Le ministre allemand des Affaires étrangères Frank-Walter Steinmeier a déclaré le 31 mai que l’Allemagne envisageait un assouplissement progressif des sanctions contre la Russie, en cas de progrès substantiels sur la question ukrainienne. La veille, l’hebdomadaire allemand Der Spiegel avait publié un article indiquant que le gouvernement de la chancelière allemande, Angela Merkel, envisage de lever certaines sanctions initiales telles que les restrictions de voyage, en contrepartie de la coopération de Moscou sur les élections locales en Ukraine orientale. L’article a précisé que les hauts fonctionnaires désiraient devenir plus proactifs pour trouver un moyen de sortir de l’impasse.

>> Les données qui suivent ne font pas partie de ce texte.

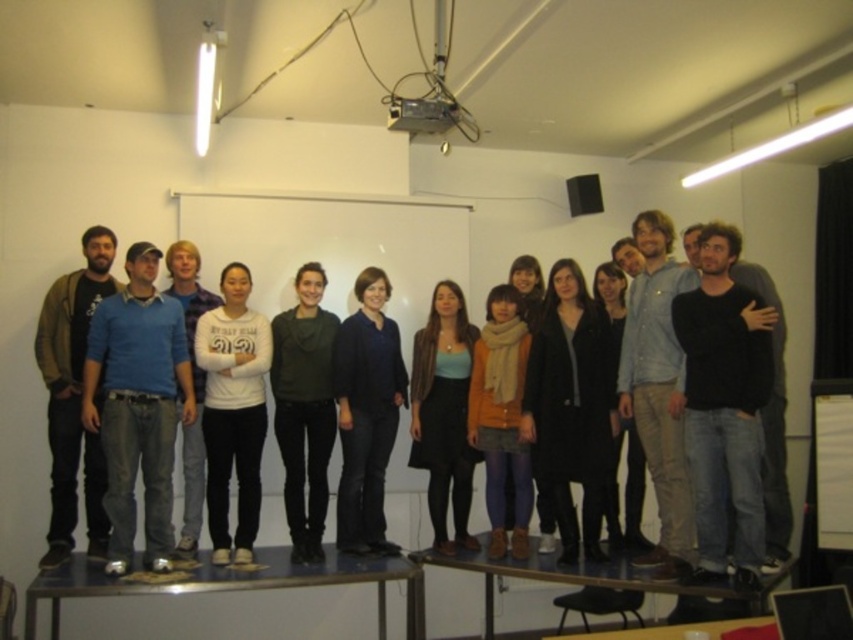 Question: Is blue fabric jacket at center thinner than blue cotton shirt at center?

Choices:
 (A) yes
 (B) no

Answer: (B)

Question: Which object is the farthest from the matte black dress at center?

Choices:
 (A) white matte sweater at center
 (B) orange sweater at center
 (C) dark gray sweater at center

Answer: (A)

Question: Based on their relative distances, which object is nearer to the white matte sweater at center?

Choices:
 (A) dark brown leather jacket at left
 (B) matte black dress at center

Answer: (A)

Question: Can you confirm if blue sweater at center is bigger than dark brown leather jacket at left?

Choices:
 (A) yes
 (B) no

Answer: (A)

Question: Can you confirm if matte black dress at center is positioned below orange sweater at center?

Choices:
 (A) yes
 (B) no

Answer: (B)

Question: Which object is the closest to the black wool coat at center?

Choices:
 (A) dark brown leather jacket at left
 (B) blue sweater at center
 (C) matte black dress at center
 (D) blue cotton shirt at center

Answer: (C)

La Russie a clairement démontré qu’elle ne changerait pas sa politique envers l’Ukraine en raison des sanctions et l’Ukraine est devenue une sorte de conflit gelé. Kiev n’arrive pas à reprendre le contrôle des régions du pays sous le contrôle des éléments pro-russes, elle ne peut pas non plus changer le statut de la Crimée. En même temps, la Russie ne peut pas empêcher Kiev d’établir des liens étroits avec l’Europe et les États-Unis, elle ne peut pas non plus déclencher un soulèvement dans l’est de l’Ukraine. Ne voulant pas intervenir directement, la Russie s’est retrouvée bloquée. Et une intervention directe ne serait pas facile, ni sans risque pour l’opération elle-même ou les intérêts nationaux russes.

Par conséquent, il serait surprenant que les Allemands ne recherchent pas d’autres moyens d’en finir avec les sanctions et de normaliser les relations bilatérales avec la Russie. Du point de vue allemand, le pire scénario serait une guerre froide sur son front est. L’Union européenne est suffisamment fragile pour effrayer l’Allemagne. Une confrontation entre l’Europe et la Russie briserait probablement l’UE. L’OTAN est le système européen de défense, mais elle a réagi très peu à ce point [Le problème vient surtout du fait que l’organisation est aux mains des serviteurs du système et ne prend pas du tout en compte l’intérêt des peuples et nations européennes, NdT]. Les États-Unis voulant utiliser l’OTAN comme véhicule pour mener une stratégie de confinement contre la Russie, la confrontation devrait durer et même dégénérer.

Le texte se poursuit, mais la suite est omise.